Cloud Management API 1.5




Perform an OAuth 2.0 token_refresh operation to obtain an access token that can be used in lieu of an API session cookie. (In other words, creates a session using OAuth 2.0).

Note that an API-Version header is required with your request, and that the server may respond with a 301 Moved Permanently if you include an account_id parameter and your account is hosted in another RightScale cluster.

The request parameters and response format are all as per the OAuth 2.0 Internet Draft standard v23. In brief: - Successful responses include an access token, an expires-in timestamp, and a token type - The token type is always "bearer" - To use a bearer token, include header "Authorization: Bearer " with your API requests - The client must refresh the access token before it expires

# Example Request using Curl (with prettified response):
curl -i -H X-API-Version:1.5 -x POST -d "grant_type=refresh_token" -d "refresh_token=abcd1234deadbeef"
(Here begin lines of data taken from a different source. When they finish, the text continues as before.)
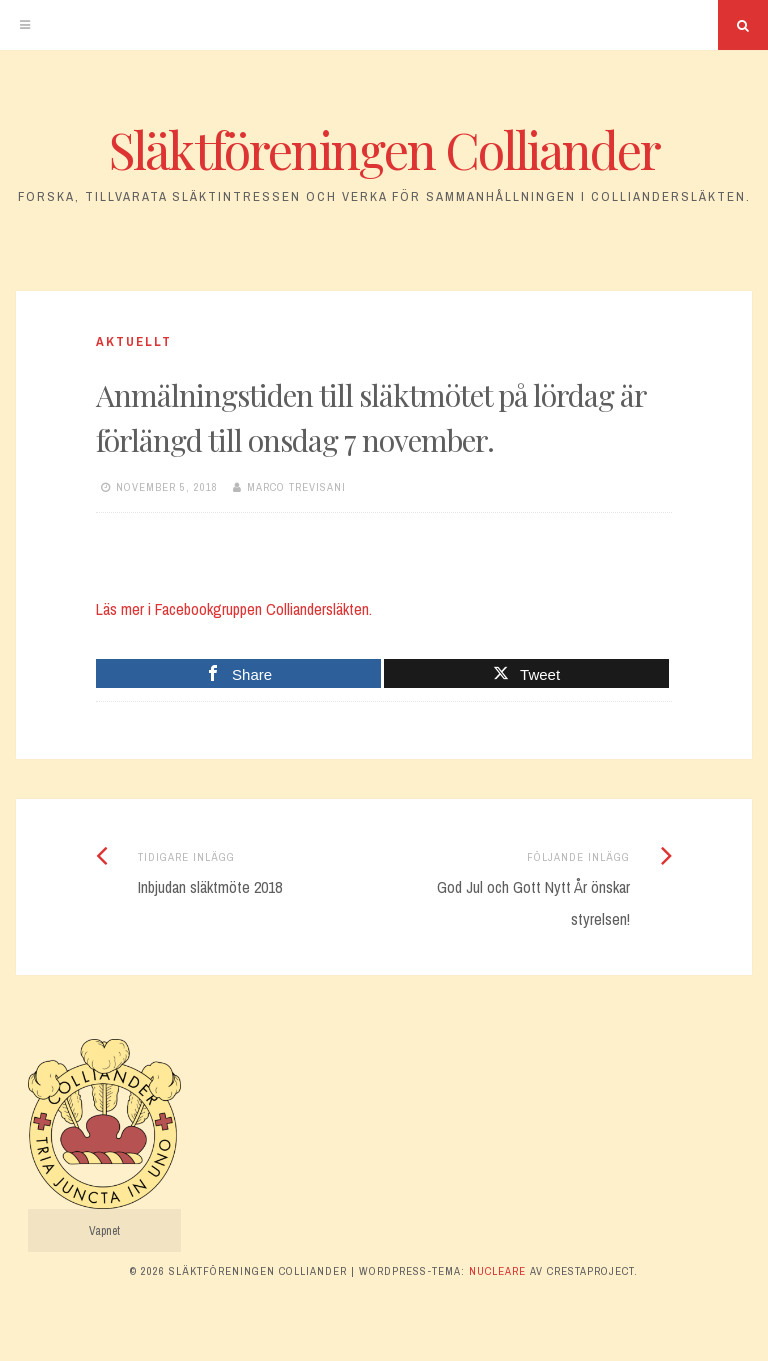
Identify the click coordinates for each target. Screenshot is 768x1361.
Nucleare (497, 1271)
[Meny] (25, 25)
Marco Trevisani (296, 487)
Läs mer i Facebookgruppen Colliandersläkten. (234, 609)
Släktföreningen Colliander (384, 149)
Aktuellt (134, 341)
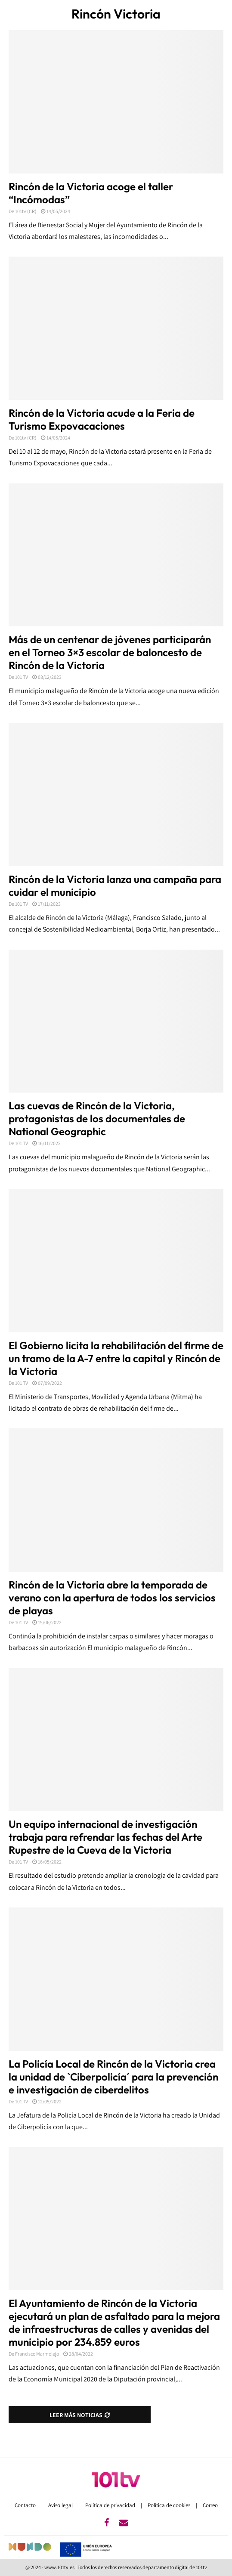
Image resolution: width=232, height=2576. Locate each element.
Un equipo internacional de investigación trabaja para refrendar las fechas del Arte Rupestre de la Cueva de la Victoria (105, 1836)
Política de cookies (170, 2505)
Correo (210, 2505)
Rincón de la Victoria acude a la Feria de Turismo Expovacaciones (102, 419)
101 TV (21, 677)
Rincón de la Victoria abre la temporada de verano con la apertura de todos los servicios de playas (112, 1597)
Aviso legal (61, 2505)
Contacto (26, 2505)
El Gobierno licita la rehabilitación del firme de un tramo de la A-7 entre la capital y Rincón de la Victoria (116, 1358)
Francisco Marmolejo (37, 2353)
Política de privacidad (110, 2505)
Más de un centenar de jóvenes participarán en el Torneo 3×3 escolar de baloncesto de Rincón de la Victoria (110, 652)
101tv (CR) (26, 211)
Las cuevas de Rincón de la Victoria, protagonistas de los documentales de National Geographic (97, 1118)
  "access_token": "xyzzy",
  "expires_in":   3600,
  "token_type":   "bearer"

POST /api/oauth2/
HTTP response code
200 OK


name required type values regexp blank? description
account_id no Integer * * no The client's account ID (only needed for instance agent clients).
client_id no String * * no The client ID (only needed for confidential clients).
client_secret no String * * no The client secret (only needed for confidential clients).
grant_type yes String refresh_token * no Type of grant.
r_s_version no Integer * * no The RightAgent protocol version the client conforms to (only needed for instance agent clients).
refresh_token no String * * no The refresh token obtained from OAuth grant.
right_link_version no String * ^\d+\.\d+(\.\d+)*$ no The RightLink gem version the client conforms to (only needed for instance agent clients).